As such, I don't think that we will accept this PR, most of the time we want people to move off of older versions. And there is increased maintenance burden to backporting bug fixes & security updates to every minor we have released. I think we prefer only to support major release.

I hope this is made clear to you @Nantris have a good day!

[Nantris]

Thanks for taking the time to explain the rationale. I understand wanting to move people off of older versions, but that should be as much in the end-developer's hands as possible in my view, since upgrades aren't always as clean as one originally hopes. It's very confusing that a user could end up with a mismash of package versions if they define something like below.

Regarding:

NPM and other package managers have lockfiles to ensure that only a specific version of a package is include

The case below isn't avoided by lockfiles due to the reliance on the carets instead of the tildes.
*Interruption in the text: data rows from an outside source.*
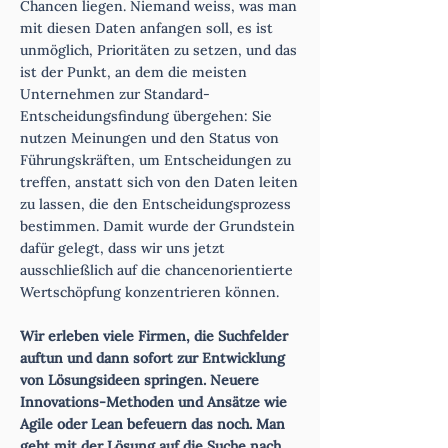
Chancen liegen. Niemand weiss, was man
mit diesen Daten anfangen soll, es ist
unmöglich, Prioritäten zu setzen, und das
ist der Punkt, an dem die meisten
Unternehmen zur Standard-
Entscheidungsfindung übergehen: Sie
nutzen Meinungen und den Status von
Führungskräften, um Entscheidungen zu
treffen, anstatt sich von den Daten leiten
zu lassen, die den Entscheidungsprozess
bestimmen. Damit wurde der Grundstein
dafür gelegt, dass wir uns jetzt
ausschließlich auf die chancenorientierte
Wertschöpfung konzentrieren können.
Wir erleben viele Firmen, die Suchfelder
auftun und dann sofort zur Entwicklung
von Lösungsideen springen. Neuere
Innovations-Methoden und Ansätze wie
Agile oder Lean befeuern das noch. Man
geht mit der Lösung auf die Suche nach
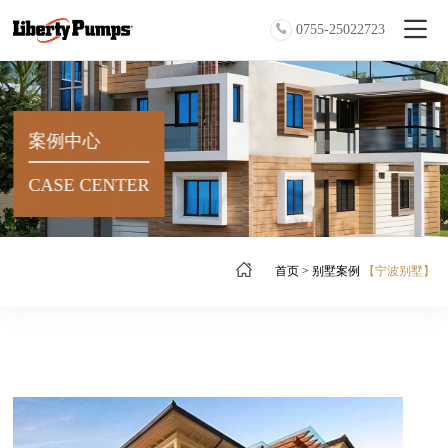
0755-25022723
案例中心
CASE CENTER
首页
>
别墅案例
【宁波别墅】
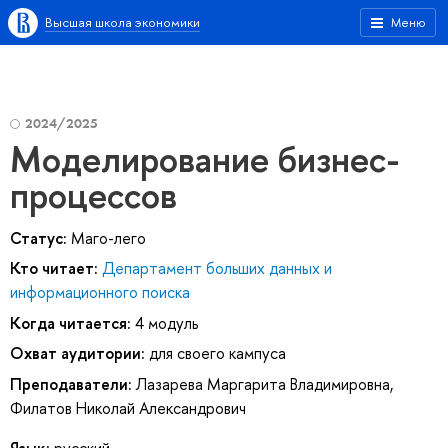
Высшая школа экономики
Меню
2024/2025
Моделирование бизнес-
процессов
Статус:
Маго-лего
Кто читает:
Департамент больших данных и
информационного поиска
Когда читается:
4 модуль
Охват аудитории:
для своего кампуса
Преподаватели:
Лазарева Маргарита Владимировна
,
Филатов Николай Александрович
Язык:
русский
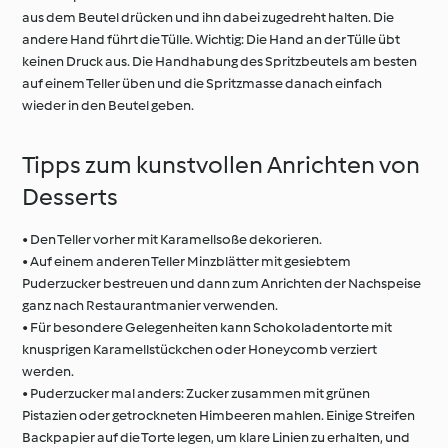
aus dem Beutel drücken und ihn dabei zugedreht halten. Die
andere Hand führt die Tülle. Wichtig: Die Hand an der Tülle übt
keinen Druck aus. Die Handhabung des Spritzbeutels am besten
auf einem Teller üben und die Spritzmasse danach einfach
wieder in den Beutel geben.
Tipps zum kunstvollen Anrichten von
Desserts
• Den Teller vorher mit Karamellsoße dekorieren.
• Auf einem anderen Teller Minzblätter mit gesiebtem
Puderzucker bestreuen und dann zum Anrichten der Nachspeise
ganz nach Restaurantmanier verwenden.
• Für besondere Gelegenheiten kann Schokoladentorte mit
knusprigen Karamellstückchen oder Honeycomb verziert
werden.
• Puderzucker mal anders: Zucker zusammen mit grünen
Pistazien oder getrockneten Himbeeren mahlen. Einige Streifen
Backpapier auf die Torte legen, um klare Linien zu erhalten, und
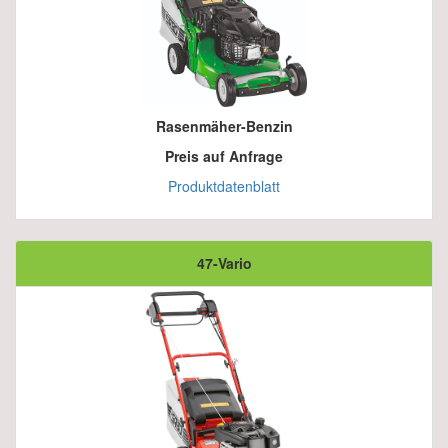
Rasenmäher-Benzin
Preis auf Anfrage
Produktdatenblatt
47-Vario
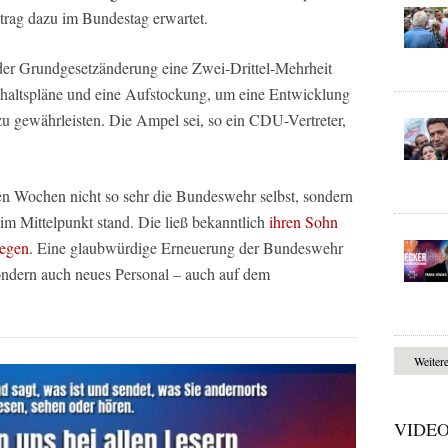
rag dazu im Bundestag erwartet.
der Grundgesetzänderung eine Zwei-Drittel-Mehrheit
altspläne und eine Aufstockung, um eine Entwicklung
zu gewährleisten. Die Ampel sei, so ein CDU-Vertreter,
en Wochen nicht so sehr die Bundeswehr selbst, sondern
im Mittelpunkt stand. Die ließ bekanntlich
ihren Sohn
iegen
. Eine glaubwürdige Erneuerung der Bundeswehr
sondern auch neues Personal – auch auf dem
Weiter
VIDE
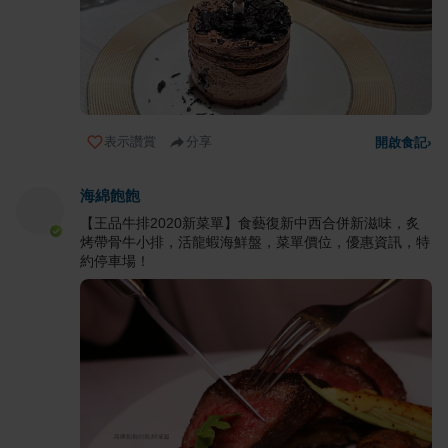
表示讚賞
分享
開啟食記
›
海綿飽飽
【王品牛排2020新菜單】食藝復新中西合併新滋味，炙
烤帶骨牛小排，活龍蝦海鮮盤，菜單價位，優惠資訊，特
約停車場！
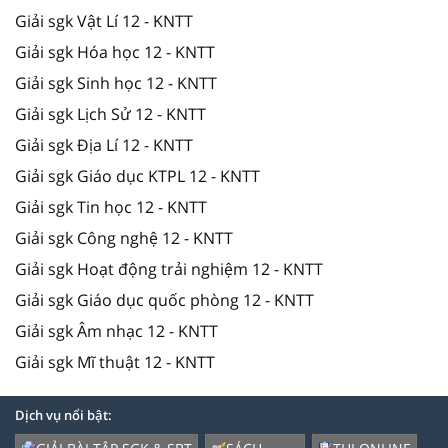
Giải sgk Vật Lí 12 - KNTT
Giải sgk Hóa học 12 - KNTT
Giải sgk Sinh học 12 - KNTT
Giải sgk Lịch Sử 12 - KNTT
Giải sgk Địa Lí 12 - KNTT
Giải sgk Giáo dục KTPL 12 - KNTT
Giải sgk Tin học 12 - KNTT
Giải sgk Công nghệ 12 - KNTT
Giải sgk Hoạt động trải nghiệm 12 - KNTT
Giải sgk Giáo dục quốc phòng 12 - KNTT
Giải sgk Âm nhạc 12 - KNTT
Giải sgk Mĩ thuật 12 - KNTT
Dịch vụ nổi bật:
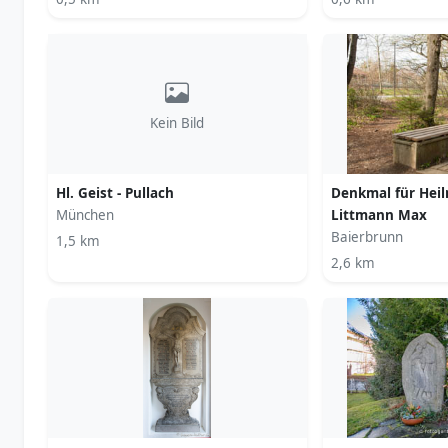
Kein Bild
Hl. Geist - Pullach
Denkmal für Hei
München
Littmann Max
Baierbrunn
1,5 km
2,6 km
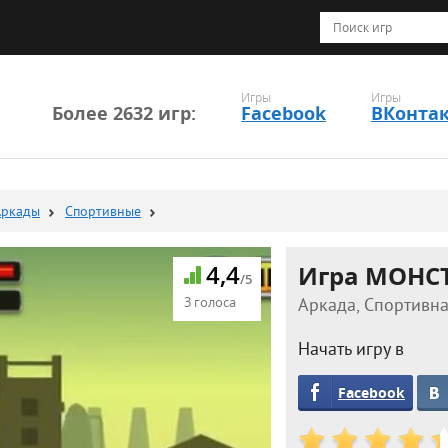
Игры
Игры
Более 2632 игр:
Facebook
ВКонта
Аркады
Спортивные
4,4
Игра МОНС
/5
3 голоса
Аркада, Спортивна
Начать игру в
Facebook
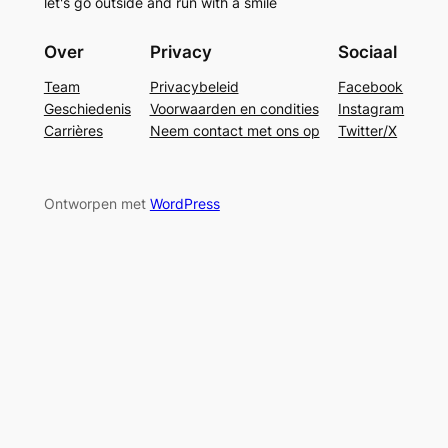
let's go outside and run with a smile
Over
Privacy
Sociaal
Team
Privacybeleid
Facebook
Geschiedenis
Voorwaarden en condities
Instagram
Carrières
Neem contact met ons op
Twitter/X
Ontworpen met
WordPress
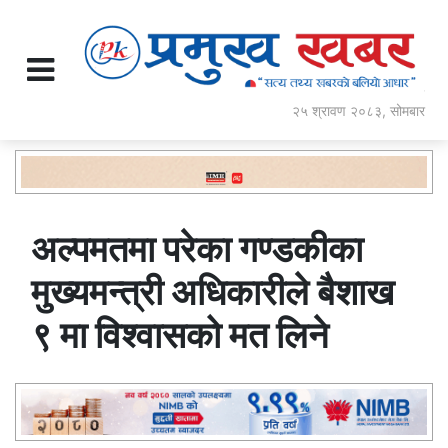
२५ श्रावण २०८३, सोमबार
अल्पमतमा परेका गण्डकीका
मुख्यमन्त्री अधिकारीले बैशाख
९ मा विश्वासको मत लिने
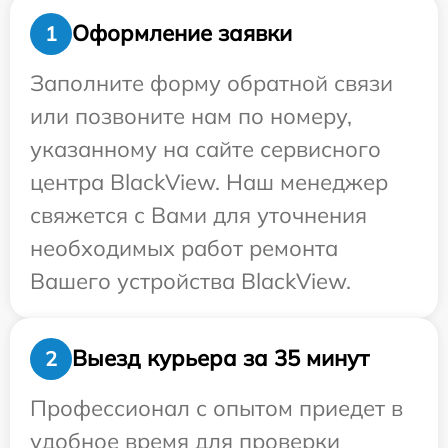
Оформление заявки
1
Заполните форму обратной связи
или позвоните нам по номеру,
указанному на сайте сервисного
центра BlackView. Наш менеджер
свяжется с Вами для уточнения
необходимых работ ремонта
Вашего устройства BlackView.
Выезд курьера за 35 минут
2
Профессионал с опытом приедет в
удобное время для проверки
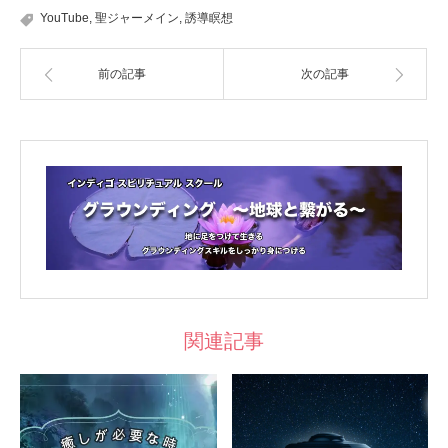
YouTube
,
聖ジャーメイン
,
誘導瞑想
前の記事
次の記事
関連記事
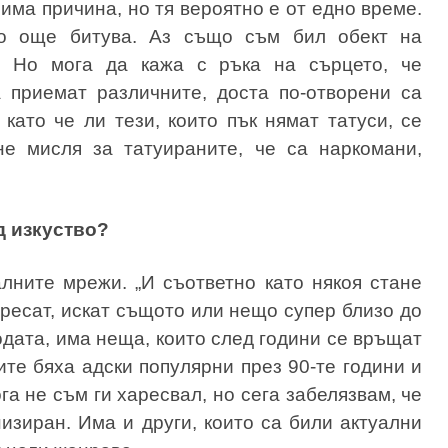
има причина, но тя вероятно е от едно време.
о още битува. Аз също съм бил обект на
. Но мога да кажа с ръка на сърцето, че
а приемат различните, доста по-отворени са
като че ли тези, които пък нямат татуси, се
не мисля за татуираните, че са наркомани,
д изкуство?
иалните мрежи. „И съответно като някоя стане
аресат, искат същото или нещо супер близо до
модата, има неща, които след години се връщат
ите бяха адски популярни през 90-те години и
ога не съм ги харесвал, но сега забелязвам, че
изиран. Има и други, които са били актуални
    "@tiptap/core": "~2.1.0",
    "@tiptap/extension-blockquote": "~2.1.0",
    "@tiptap/extension-code-block-lowlight": "~2.1.0",
    "@tiptap/extension-focus": "~2.1.0",
    "@tiptap/starter-kit": "~2.1.0",

What they actually end up with is some 2.4.x packages due to starter-kit which makes for unexpected and mismatched package versions. Now the user has 2.1.x and 2.4.x packages intermingled, and in our case that did not function the same as 2.1.x packages alone did. So that leaves all users vulnerable to unexpected breaking changes when relying on @tiptap/starter-kit, even if they were to only run yarn install or yarn upgrade, thinking that their version ranges were being obeyed.

We don't rely on it anymore as of yesterday evening, so I have no dog in this race, but I really do think that the starter-kit package should not be installing packages outside of its own minor version range for clarity and consistency reasons. I had to rearrange some code yesterday after we removed starter-kit, but my expectation would have been that removing a dependency we haven't used for months would not affect the functionality of our code.

If the team disagrees with this opinion then feel free to close this issue and the associated PR.

Thanks again for your hard work @nperez0111.

[nperez0111]

I'm sorry, but this is standard practice among packages.

For an example, see react-redux.

You say:

I understand wanting to move people off of older versions, but that should be as much in the end-developer's hands as possible in my view

But this is in your control with a lockfile. A lockfile specifically locks your package version to a specific version that it was installed with.

I understand that this may not be expected for you, but again, if you want specifically 2.1.0 in your app, then you need to specifically include that restriction in your package.json. Otherwise, npm will respect our package configuration to install the latest minors.

yarn upgrade specifically goes and tries to update packages based on these rules and will allow you to take up new versions, if you did not want that then don't run yarn upgrade!

Ultimately, as an app dev you have control in installing things however fine-grained you like. This is standard practice for libraries that ship packages. Locking package versions causes duplication of packages where they were not intended despite being compatible with one another and unnecessarily bloats an app bundle.